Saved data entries

⟨

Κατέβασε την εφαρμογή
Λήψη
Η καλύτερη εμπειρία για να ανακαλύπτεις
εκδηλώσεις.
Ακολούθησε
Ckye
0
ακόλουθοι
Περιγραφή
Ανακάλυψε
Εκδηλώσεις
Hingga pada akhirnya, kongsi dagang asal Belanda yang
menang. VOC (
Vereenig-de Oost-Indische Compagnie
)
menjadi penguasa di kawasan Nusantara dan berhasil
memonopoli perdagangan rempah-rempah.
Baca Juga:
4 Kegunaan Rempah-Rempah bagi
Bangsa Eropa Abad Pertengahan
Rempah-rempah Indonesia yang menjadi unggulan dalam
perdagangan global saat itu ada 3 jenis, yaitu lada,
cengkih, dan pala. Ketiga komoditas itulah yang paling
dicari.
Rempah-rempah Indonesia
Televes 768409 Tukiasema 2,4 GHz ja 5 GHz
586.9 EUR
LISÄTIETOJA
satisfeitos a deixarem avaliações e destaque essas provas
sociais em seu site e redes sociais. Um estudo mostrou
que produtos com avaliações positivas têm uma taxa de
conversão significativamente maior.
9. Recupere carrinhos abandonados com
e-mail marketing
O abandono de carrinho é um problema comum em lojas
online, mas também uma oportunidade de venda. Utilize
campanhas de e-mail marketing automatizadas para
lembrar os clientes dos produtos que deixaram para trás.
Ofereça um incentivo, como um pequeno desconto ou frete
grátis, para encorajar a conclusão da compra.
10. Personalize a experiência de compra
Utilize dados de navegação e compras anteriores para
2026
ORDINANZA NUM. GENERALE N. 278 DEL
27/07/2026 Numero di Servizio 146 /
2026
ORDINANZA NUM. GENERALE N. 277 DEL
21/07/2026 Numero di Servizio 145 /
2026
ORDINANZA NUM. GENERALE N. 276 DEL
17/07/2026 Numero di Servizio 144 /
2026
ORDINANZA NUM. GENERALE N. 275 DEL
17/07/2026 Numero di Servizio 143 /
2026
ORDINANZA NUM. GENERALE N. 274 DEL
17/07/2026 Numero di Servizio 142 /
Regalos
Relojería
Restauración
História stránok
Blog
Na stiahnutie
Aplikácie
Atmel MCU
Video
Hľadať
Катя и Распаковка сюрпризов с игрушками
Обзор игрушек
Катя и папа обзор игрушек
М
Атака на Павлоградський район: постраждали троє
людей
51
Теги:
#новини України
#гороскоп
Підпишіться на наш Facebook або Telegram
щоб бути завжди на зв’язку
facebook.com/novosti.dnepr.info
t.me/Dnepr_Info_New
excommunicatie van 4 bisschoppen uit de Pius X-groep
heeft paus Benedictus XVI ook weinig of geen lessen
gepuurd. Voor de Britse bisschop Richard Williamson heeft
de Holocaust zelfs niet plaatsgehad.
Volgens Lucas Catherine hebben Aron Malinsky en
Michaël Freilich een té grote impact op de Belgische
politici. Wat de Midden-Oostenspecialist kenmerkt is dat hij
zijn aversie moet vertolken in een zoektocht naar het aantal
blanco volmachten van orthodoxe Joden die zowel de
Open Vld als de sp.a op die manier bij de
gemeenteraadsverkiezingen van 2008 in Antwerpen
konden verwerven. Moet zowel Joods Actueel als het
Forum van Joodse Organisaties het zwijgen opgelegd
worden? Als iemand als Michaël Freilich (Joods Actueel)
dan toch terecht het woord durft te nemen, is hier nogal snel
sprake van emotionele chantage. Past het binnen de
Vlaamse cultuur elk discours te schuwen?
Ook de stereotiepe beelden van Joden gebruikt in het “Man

⟩
⟨

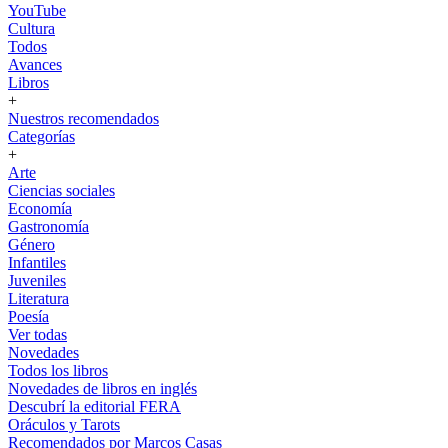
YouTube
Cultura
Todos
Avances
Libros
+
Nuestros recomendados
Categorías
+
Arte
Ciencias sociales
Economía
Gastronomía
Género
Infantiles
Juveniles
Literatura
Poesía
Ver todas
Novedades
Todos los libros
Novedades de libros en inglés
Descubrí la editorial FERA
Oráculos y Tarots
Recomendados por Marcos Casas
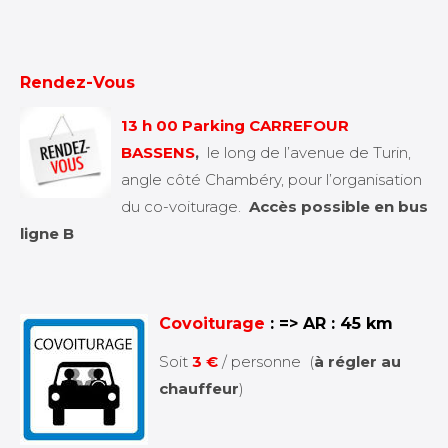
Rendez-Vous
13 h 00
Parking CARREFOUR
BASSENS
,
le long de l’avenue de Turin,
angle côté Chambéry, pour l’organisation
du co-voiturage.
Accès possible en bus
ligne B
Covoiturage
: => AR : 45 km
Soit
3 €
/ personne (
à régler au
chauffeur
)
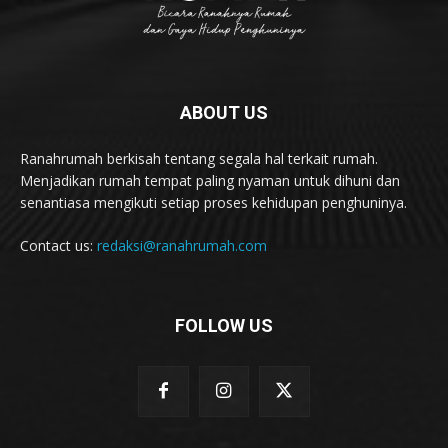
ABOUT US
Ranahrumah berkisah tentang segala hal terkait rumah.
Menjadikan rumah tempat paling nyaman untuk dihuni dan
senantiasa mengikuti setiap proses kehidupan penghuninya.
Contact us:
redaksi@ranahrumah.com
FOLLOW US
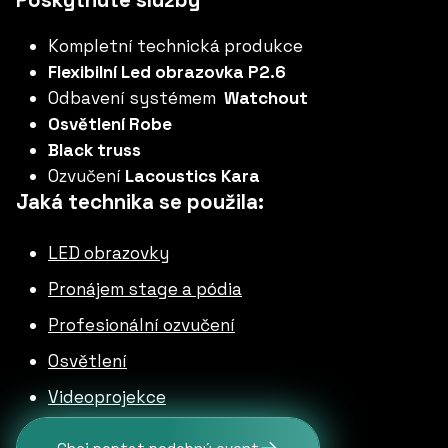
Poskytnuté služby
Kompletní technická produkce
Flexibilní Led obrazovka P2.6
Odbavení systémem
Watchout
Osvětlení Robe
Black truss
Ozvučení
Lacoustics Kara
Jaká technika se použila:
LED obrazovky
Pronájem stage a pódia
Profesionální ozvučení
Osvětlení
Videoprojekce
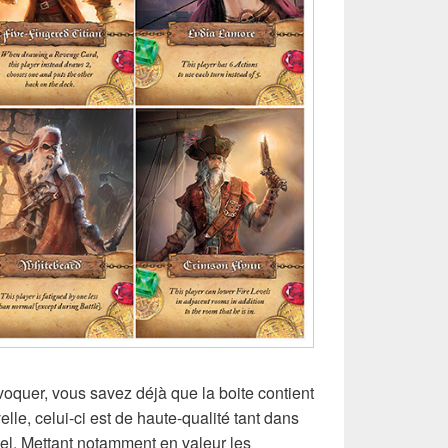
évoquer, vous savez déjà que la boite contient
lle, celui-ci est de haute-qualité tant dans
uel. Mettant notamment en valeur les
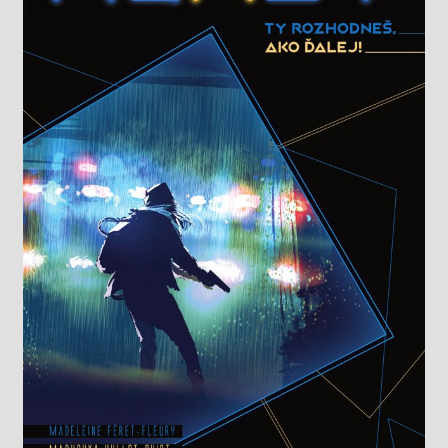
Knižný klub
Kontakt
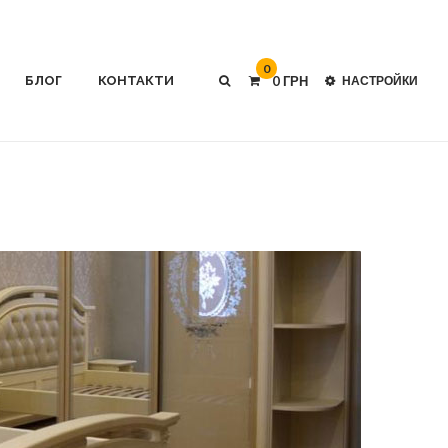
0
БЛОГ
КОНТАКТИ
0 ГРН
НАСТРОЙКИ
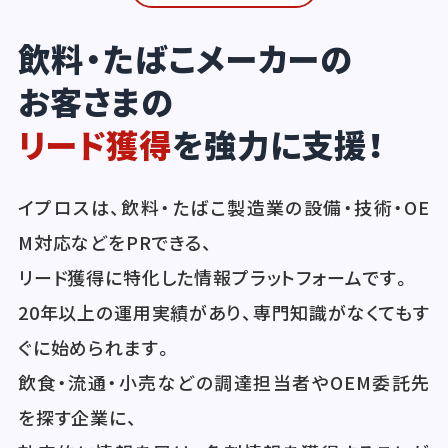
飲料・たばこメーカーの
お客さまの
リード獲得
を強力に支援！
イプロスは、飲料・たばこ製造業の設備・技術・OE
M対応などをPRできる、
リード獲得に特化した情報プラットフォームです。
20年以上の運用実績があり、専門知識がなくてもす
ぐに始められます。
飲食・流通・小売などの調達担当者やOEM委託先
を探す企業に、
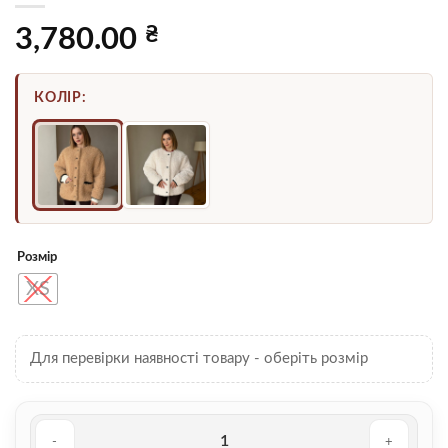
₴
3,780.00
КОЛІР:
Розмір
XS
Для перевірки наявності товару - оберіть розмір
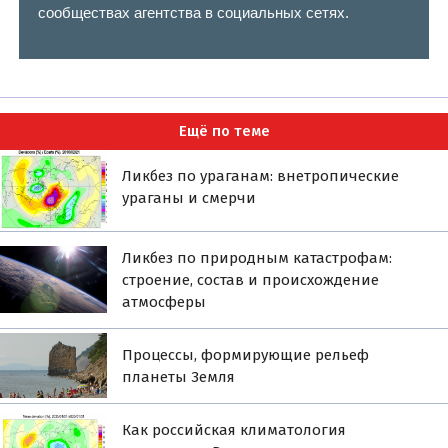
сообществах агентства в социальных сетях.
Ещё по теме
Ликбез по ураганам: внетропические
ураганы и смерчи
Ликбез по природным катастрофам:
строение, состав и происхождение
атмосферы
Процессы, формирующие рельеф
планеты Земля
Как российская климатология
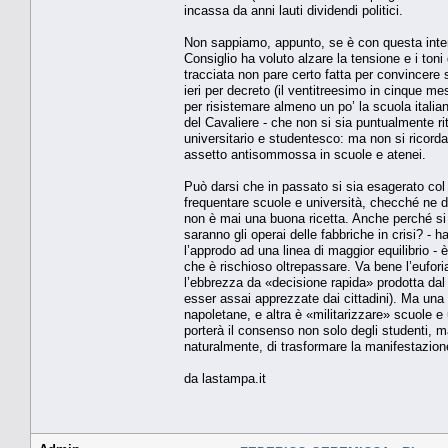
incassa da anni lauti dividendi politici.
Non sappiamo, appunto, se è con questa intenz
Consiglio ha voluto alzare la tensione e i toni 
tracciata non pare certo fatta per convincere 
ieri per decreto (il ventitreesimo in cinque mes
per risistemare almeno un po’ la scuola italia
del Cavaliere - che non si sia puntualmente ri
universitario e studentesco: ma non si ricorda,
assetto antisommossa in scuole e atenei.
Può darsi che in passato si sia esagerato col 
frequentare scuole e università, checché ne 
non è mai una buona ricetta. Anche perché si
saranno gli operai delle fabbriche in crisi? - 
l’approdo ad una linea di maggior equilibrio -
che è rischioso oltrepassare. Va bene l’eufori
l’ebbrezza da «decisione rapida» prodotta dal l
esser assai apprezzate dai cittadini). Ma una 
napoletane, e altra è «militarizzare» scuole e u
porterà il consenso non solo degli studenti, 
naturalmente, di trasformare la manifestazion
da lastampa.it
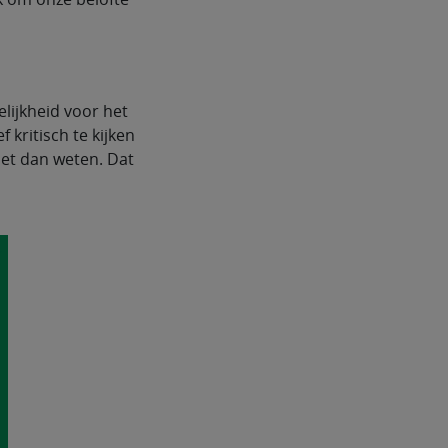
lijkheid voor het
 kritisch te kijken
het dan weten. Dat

⟩

WHAT IS BEING ASKED:
The word is "Actueel". Copy every line above where it appears.

RESPONSE FOR THIS EXERCISE:
konden verwerven. Moet zowel Joods Actueel als het
worden? Als iemand als Michaël Freilich (Joods Actueel)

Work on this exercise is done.